**WORK TO BE COMPLETED**: Below are the records; copy out every line that holds the word "chorizo".

**DATA TO EXAMINE**:
....
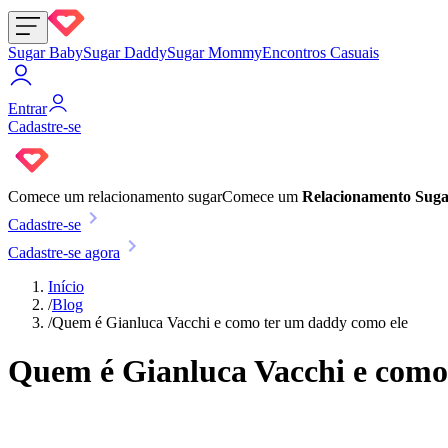
Sugar Baby
Sugar Daddy
Sugar Mommy
Encontros Casuais
Entrar
Cadastre-se
Comece um
relacionamento sugar
Comece um
Relacionamento Sug
Cadastre-se
Cadastre-se agora
Início
/
Blog
/
Quem é Gianluca Vacchi e como ter um daddy como ele
Quem é Gianluca Vacchi e como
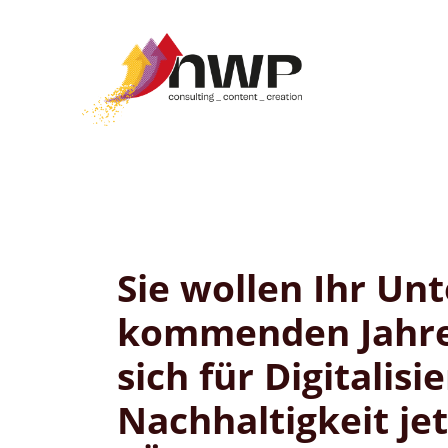
Sie wollen Ihr Un
kommenden Jahre 
sich für Digitalis
Nachhaltigkeit jetz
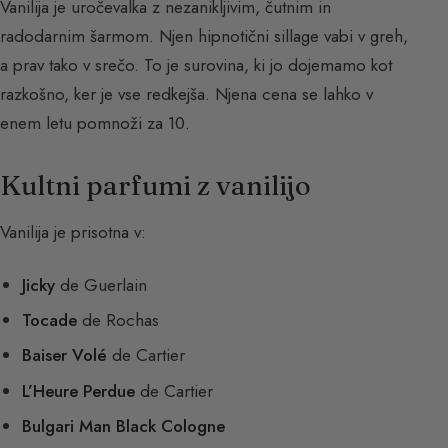
Vanilija je uročevalka z nezanikljivim, čutnim in
radodarnim šarmom. Njen hipnotični sillage vabi v greh,
a prav tako v srečo. To je surovina, ki jo dojemamo kot
razkošno, ker je vse redkejša. Njena cena se lahko v
enem letu pomnoži za 10.
Kultni parfumi z vanilijo
Vanilija je prisotna v:
Jicky
de Guerlain
Tocade
de Rochas
Baiser Volé
de Cartier
L’Heure Perdue
de Cartier
Bulgari Man Black Cologne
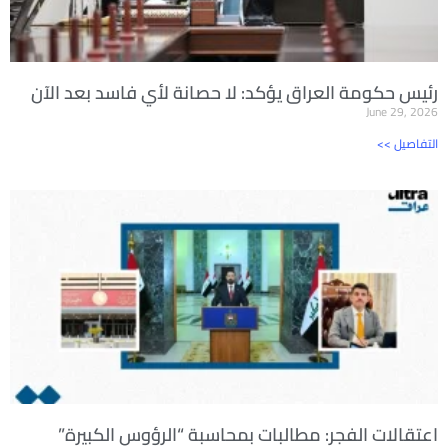
رئيس حكومة العراق يؤكد: لا حصانة لأي فاسد بعد الآن
June 29, 2026
<< التفاصيل
اعتقالات الفجر: مطالبات بمحاسبة “الرؤوس الكبيرة”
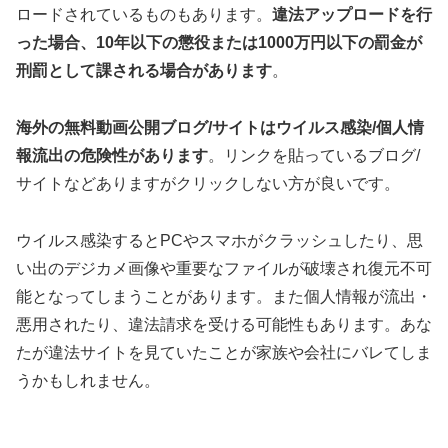
ロードされているものもあります。
違法アップロードを行
った場合、10年以下の懲役または1000万円以下の罰金が
刑罰として課される場合があります
。
海外の無料動画公開ブログ/サイトはウイルス感染/個人情
報流出の危険性があります
。リンクを貼っているブログ/
サイトなどありますがクリックしない方が良いです。
ウイルス感染するとPCやスマホがクラッシュしたり、思
い出のデジカメ画像や重要なファイルが破壊され復元不可
能となってしまうことがあります。また個人情報が流出・
悪用されたり、違法請求を受ける可能性もあります。あな
たが違法サイトを見ていたことが家族や会社にバレてしま
うかもしれません。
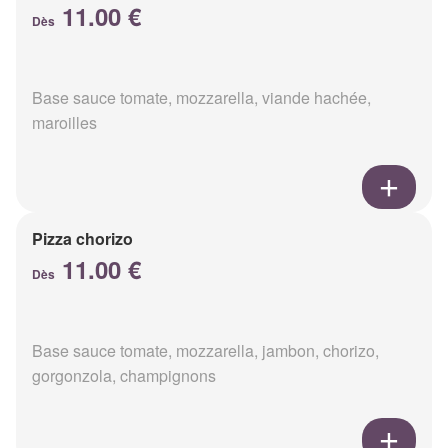
11.00 €
Dès
Base sauce tomate, mozzarella, viande hachée,
maroilles
Pizza chorizo
11.00 €
Dès
Base sauce tomate, mozzarella, jambon, chorizo,
gorgonzola, champignons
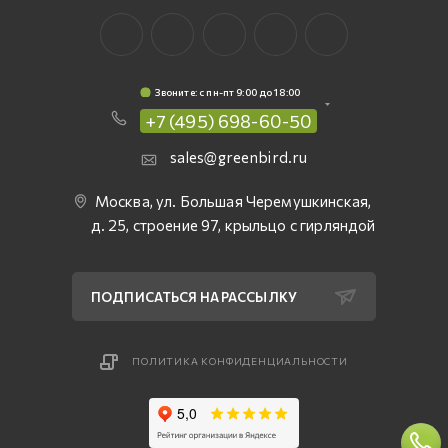
Звоните: c пн-пт 9:00 до 18:00
+7 (495) 698-60-50
sales@greenbird.ru
Москва, ул. Большая Черемушкинская,
д. 25, строение 97, крыльцо с гирляндой
ПОДПИСАТЬСЯ НА РАССЫЛКУ
ПОЛИТИКА КОНФИДЕНЦИАЛЬНОСТИ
....
**FINAL ANSWER**:
Pizza chorizo
Base sauce tomate, mozzarella, jambon, chorizo,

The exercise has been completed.